Food & Drink

From seafood to soul food, SC chef isn’t afraid to mix it up in the kitchen

A school assignment years ago got Lowcountry chef Sean Mendes thinking about having his own restaurant.

“I remember in the seventh grade ... I was in the gifted program ... and we did a project,” Mendes said. “Create your own restaurant. I still have the portfolio. The name of the restaurant was Waves. It was going to be an underwater restaurant where the fish would swim around you. I had the seafood menu and the floor plan laid out and what the servers would wear. ”

Today, Mendes is the chef and owner of Roadside Seafood and Blues Cajun Kitchen restaurants on James Island – and one of the four 2017 South Carolina Chef Ambassadors.

Being named chef ambassador “didn’t hit me until I was in Columbia meeting all of the other chefs. I have friends for life,” Mendes said. “We can kick ideas off each other. Soaking it all in, doing that first event together (Charleston Wine + Food), I feel a part of it and I don’t ever want not be a part of it. ... It is a great honor.”

Born in Guam to U.S. Air Force parents, Mendes’ love of food – and seafood in particular – was influenced by his Portuguese-American father from Rhode Island and African-American mother from coastal South Carolina.

He learned the Gullah/Geechee flavor profiles and traditions from his mom’s mom, who he figures is the most important person in his culinary journey.

“I’d never had candied sweet potatoes like hers,” Mendes said. Now that she’s in her 80s, “I’m the keeper of the secrets.” He prepares his grandmother’s dressing and candied sweet potatoes for family Thanksgiving dinners.

From his dad’s mother, “straight off the boat from Portugal,” Mendes gets his Portuguese, Spanish and Italian influences, love of hearty stews, and the idea that food is comfort.

Mendes attributes this mix of influences for the laying the groundwork for what he does today.

“All of those influences just made me hunger for what I’m doing ... and I’ve been throwing things together my whole life. A pinch of that there.”

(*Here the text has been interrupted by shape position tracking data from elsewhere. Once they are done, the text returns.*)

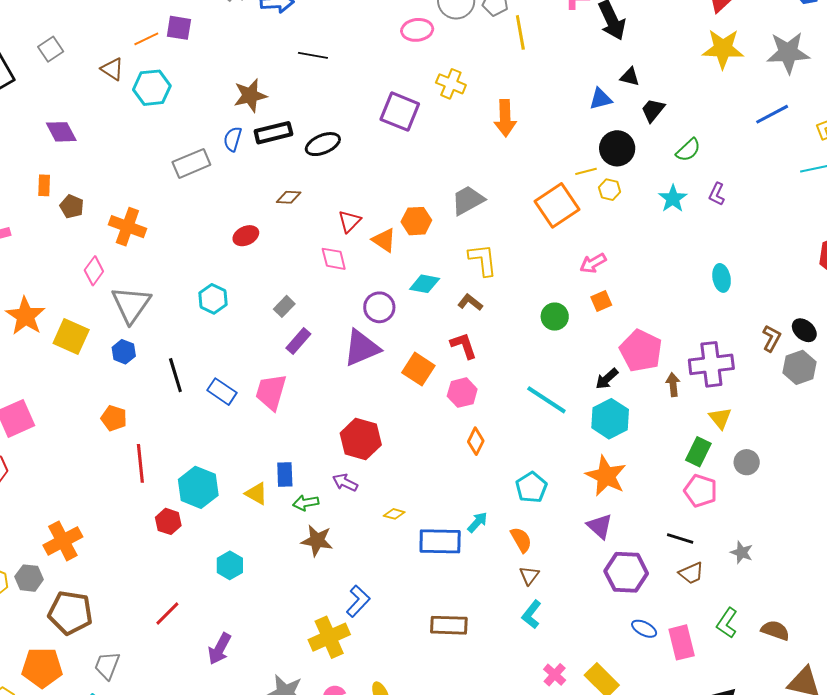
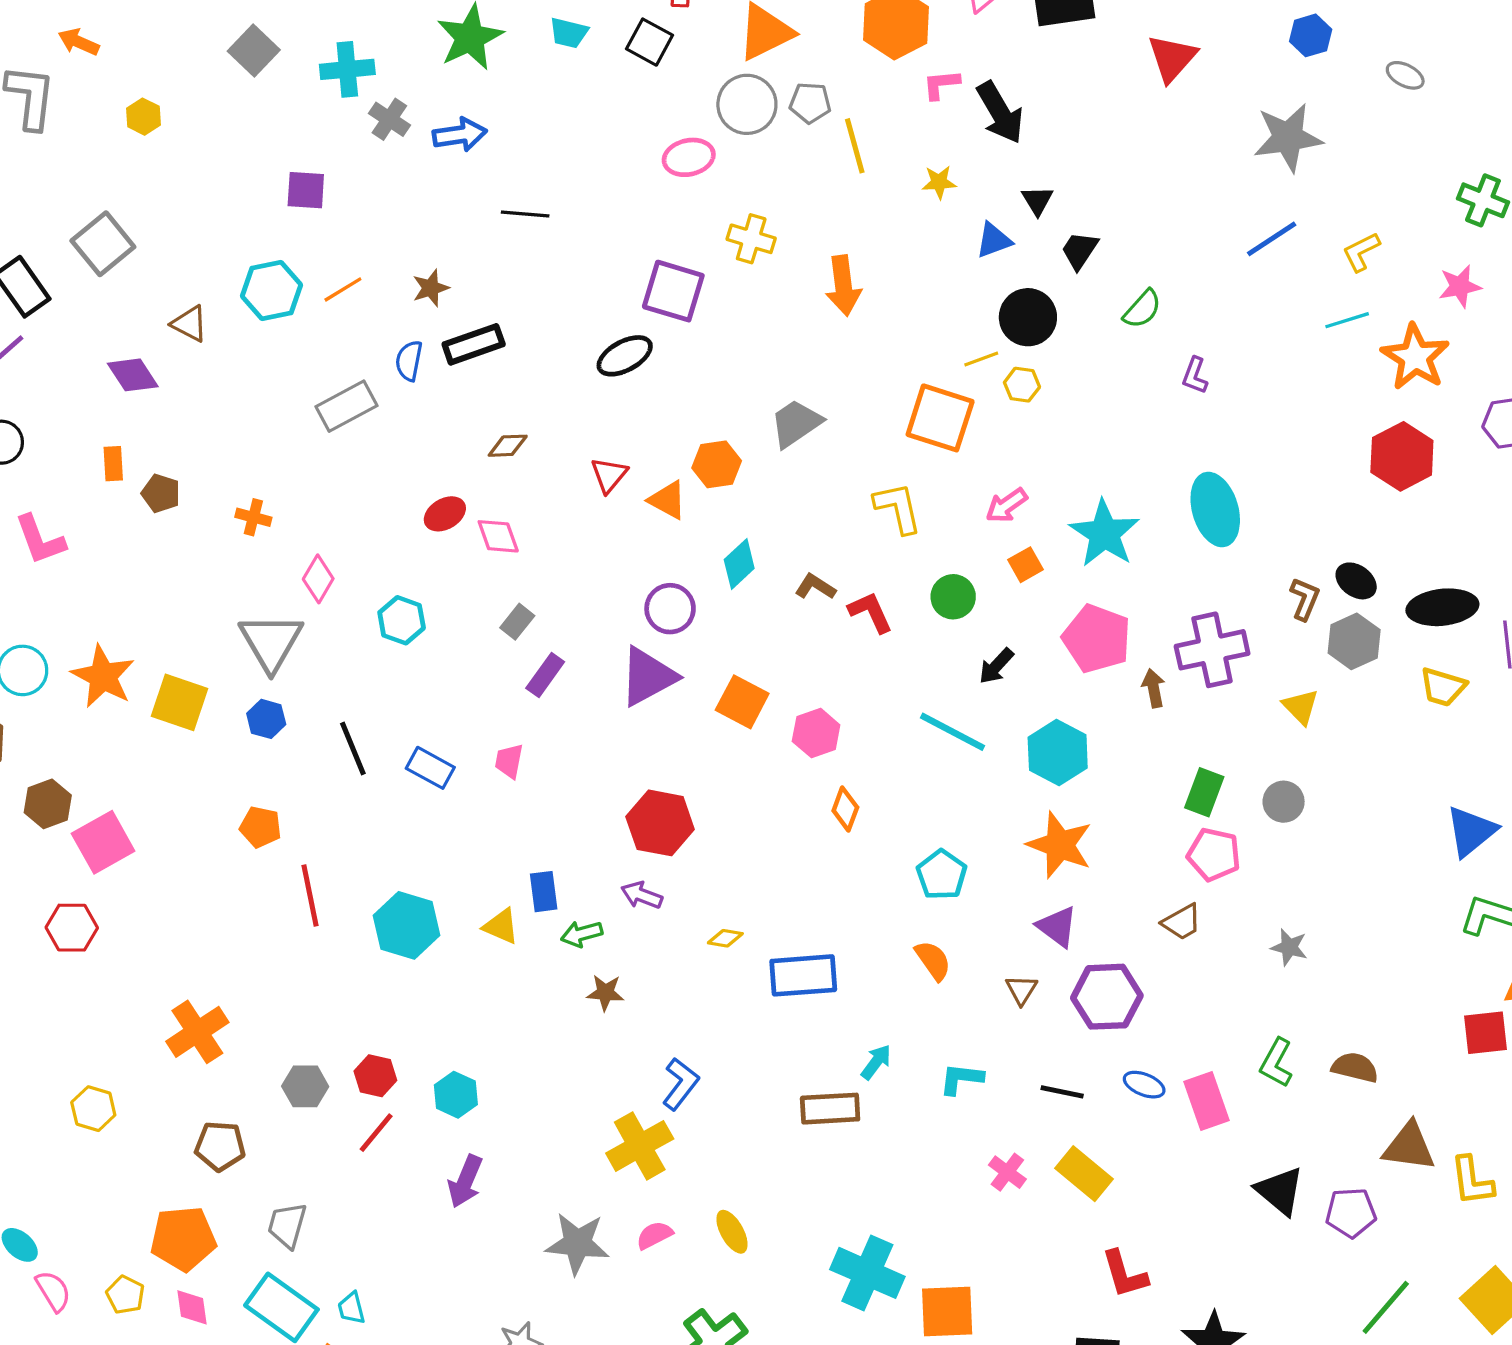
orange line: (146, 39) -> (343, 289), moved
gray square: (51, 49) -> (103, 244), size x1.5
yellow star: (723, 49) -> (939, 182), moved, size x0.5
brown triangle: (112, 69) -> (190, 324), moved
black triangle: (630, 77) -> (1037, 201), turned 50
brown star: (250, 95) -> (431, 288), size x0.7
black ellipse: (323, 144) -> (625, 356), moved
cyan star: (673, 199) -> (1104, 533), moved, size x1.5
orange square: (557, 205) -> (940, 418), turned -33
orange cross: (127, 227) -> (253, 517), size x0.6
pink diamond: (334, 259) -> (498, 536), moved
yellow L-shape: (483, 260) -> (898, 508), moved
pink diamond: (94, 271) -> (318, 579), moved
cyan ellipse: (722, 278) -> (1215, 510), size x1.6
cyan diamond: (425, 284) -> (739, 564), turned -48
red L-shape: (464, 346) -> (871, 612), moved
black arrow: (607, 379) -> (996, 666), moved
pink trapezoid: (271, 392) -> (509, 761), size x0.6
yellow triangle: (720, 418) -> (1301, 707), moved
red hexagon: (168, 521) -> (375, 1076), moved
cyan arrow: (477, 522) -> (876, 1062), moved
black line: (680, 538) -> (1062, 1092), moved
brown star: (317, 541) -> (605, 993), size x0.7
cyan hexagon: (230, 565) -> (456, 1095), moved
brown trapezoid: (691, 573) -> (1182, 922), moved
brown triangle: (529, 575) -> (1021, 990), moved
gray hexagon: (29, 578) -> (305, 1086), moved
brown pentagon: (70, 613) -> (220, 1146), size x0.7
cyan L-shape: (532, 614) -> (961, 1079), turned 64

He started his career as a dishwasher in a friend’s restaurant before moving to the position of line cook. One day he was asked to take over the kitchen when the main cook didn’t show and “that was the beginning of the whole restaurant persona ... the late nights and the crazy, busy shifts and all that,” Mendes said.

Over the years, Mendes has worked at other restaurants – including the Charleston Place Hotel with renowned chef Louis Osteen – and started his own cheesecake business. He said his most educational experience, the one that has helped him the most in his career, was when he was hired by Outback Steakhouse in the late 1990s.

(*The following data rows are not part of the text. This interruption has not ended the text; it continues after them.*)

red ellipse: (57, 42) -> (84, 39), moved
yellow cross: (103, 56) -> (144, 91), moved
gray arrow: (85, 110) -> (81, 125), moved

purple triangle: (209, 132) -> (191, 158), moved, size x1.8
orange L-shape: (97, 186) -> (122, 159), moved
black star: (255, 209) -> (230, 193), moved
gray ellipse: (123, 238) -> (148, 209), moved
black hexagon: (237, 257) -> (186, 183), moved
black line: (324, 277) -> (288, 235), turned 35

“Outback, at the time, was a pretty big deal,” he said. “I had read (about) their structure, how they took care of the employees and how they were one of the few chain restaurants that prepped 100 percent of their items. They were opening a place in Mt. Pleasant, I needed a job.

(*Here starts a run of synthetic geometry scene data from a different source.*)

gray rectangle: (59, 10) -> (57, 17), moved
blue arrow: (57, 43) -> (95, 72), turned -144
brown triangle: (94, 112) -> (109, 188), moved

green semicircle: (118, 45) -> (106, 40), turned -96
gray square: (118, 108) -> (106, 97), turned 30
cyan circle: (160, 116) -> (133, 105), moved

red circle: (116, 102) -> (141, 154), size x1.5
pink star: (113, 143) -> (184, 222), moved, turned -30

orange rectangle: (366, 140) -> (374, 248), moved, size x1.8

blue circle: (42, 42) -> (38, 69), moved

“They actually had a three-day interview process. First time I had heard of that. You had to come back. They wanted to make sure they had dedicated people coming in to work,” he said. Hired as a saute cook, Mendes worked his way to general manager over the next 10 years.

In 2008, he partnered with others and opened his first restaurant, Grindz Burgers & Brew in West Ashley. Initially, the restaurant got good reviews, but six months in, Mendes took a buyout and the partnership dissolved.

From 2008-12 Mendes worked as caterer, a personal chef, and did some carpentry work – just about anything to provide for his family. In 2012, his stepfather asked him about getting back into the restaurant business and offered to invest money in a venture.

“We were sitting around watching Food Network,” Mendes said, “and my stepbrother said, ‘what about a food truck?’ 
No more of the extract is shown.